Today The Wizard of Oz is one of the most beloved films from one of Hollywood’s greatest years.(1) Gone with the Wind (which would win the Best Picture Oscar), Mr. Smith Goes to Washington, Ninotchka, Stagecoach, Goodbye Mr. Chips, Dark Victory, and Young Mr. Lincoln were among the many other significant movies that appeared in 1939. Those of us who grew up in the late 1960s and early 1970s remember The Wizard of Oz as an annual television staple. Watching on my family’s small, black-and-white TV, I was totally unaware of the film’s central visual conceit: Kansas appears in sepia-tones, Oz in glorious (and innovative) Technicolor. Nevertheless, the movie captivated me….though as a young child I was scared to death of the flying monkeys!
But how was The Wizard of Oz received at the time of its initial release? Readers of this blog are doubtless aware of Henry Littlefield’s famous 1964 reading of the film’s source material, L. Frank Baum’s classic children’s tale The Wonderful Wizard of Oz (1900), as a “parable of Populism,” an idea that was later elaborated by a variety of other scholars….until Michael Patrick Hearn pointed out that Baum had actually been a staunch McKinley supporter in 1896.(2) Did critics and audiences in 1939 see any hidden meanings in MGM’s film?

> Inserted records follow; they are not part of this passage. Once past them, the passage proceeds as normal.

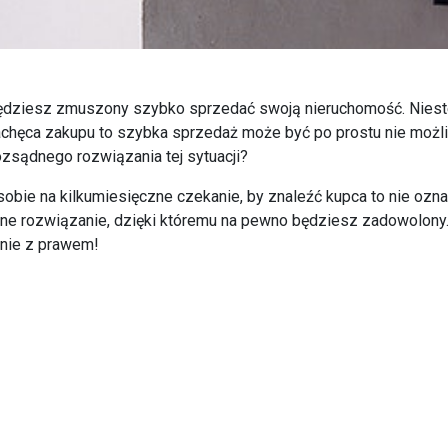
będziesz zmuszony szybko sprzedać swoją nieruchomość. Niestety
e zachęca zakupu to szybka sprzedaż może być po prostu nie możl
ozsądnego rozwiązania tej sytuacji?
 sobie na kilkumiesięczne czekanie, by znaleźć kupca to nie oz
dne rozwiązanie, dzięki któremu na pewno będziesz zadowolony.
dnie z prawem!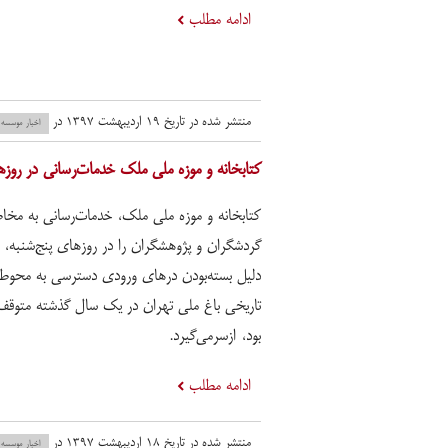
ادامه مطلب
منتشر شده در تاریخ ۱۹ اردیبهشت ۱۳۹۷ در
اخبار موسسه
کتابخانه و موزه ملی ملک خدمات‌رسانی در روزها
کتابخانه و موزه ملی ملک، خدمات‌رسانی به مخاط
گردشگران و پژوهشگران را در روزهای پنج‌شنبه، 
دلیل بسته‌بودن درهای ورودی دسترسی به محوط
تاریخی باغ ملی تهران در یک سال گذشته متوقف
بود، ازسرمی‌گیرد.
ادامه مطلب
منتشر شده در تاریخ ۱۸ اردیبهشت ۱۳۹۷ در
اخبار موسسه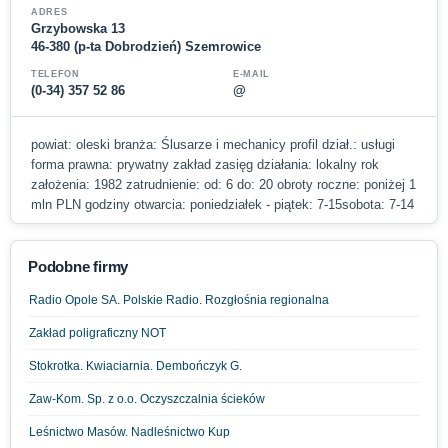
ADRES
Grzybowska 13
46-380 (p-ta Dobrodzień) Szemrowice
TELEFON
E-MAIL
(0-34) 357 52 86
@
powiat: oleski branża: Ślusarze i mechanicy profil dział.: usługi
forma prawna: prywatny zakład zasięg działania: lokalny rok
założenia: 1982 zatrudnienie: od: 6 do: 20 obroty roczne: poniżej 1
mln PLN godziny otwarcia: poniedziałek - piątek: 7-15sobota: 7-14
Podobne firmy
Radio Opole SA. Polskie Radio. Rozgłośnia regionalna
Zakład poligraficzny NOT
Stokrotka. Kwiaciarnia. Dembończyk G.
Zaw-Kom. Sp. z o.o. Oczyszczalnia ścieków
Leśnictwo Masów. Nadleśnictwo Kup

Many things about The Wizard of Oz that we today take for granted were new in 1939, most obviously its lavish use of color. More surprising to us today is how unusual the film’s genre and core audience seemed to critics at the time. The Wizard of Oz was unabashedly a fantasy. And it was primarily aimed at, or at least primarily attracted, kids. Film in 1930s America was seen as a fundamentally realistic medium. Hollywood generally avoided fantasy films. And Hollywood films were generally designed to be enjoyed by as broad an audience as possible. There were of course genres that were designed to have a particular appeal to men (such as Westerns) or women (such as romances), but the U.S. film industry had quite self-consciously chosen a business strategy that avoided segmenting its audience. Unlike the UK, which had long had a ratings system that declared certain films only appropriate for adults, the U.S. had the Production Code, which the industry had designed to insure that all audiences could safely view any Hollywood film. Until the 1940s, Hollywood even avoided employing modern social science to determine the actual composition of its audiences. Movie producers in the 1930s believed (probably incorrectly) that their audience tended to skew female. But making a film, let alone an expensive “A” picture, for children—who after all didn’t have money—was not at all typical for Hollywood.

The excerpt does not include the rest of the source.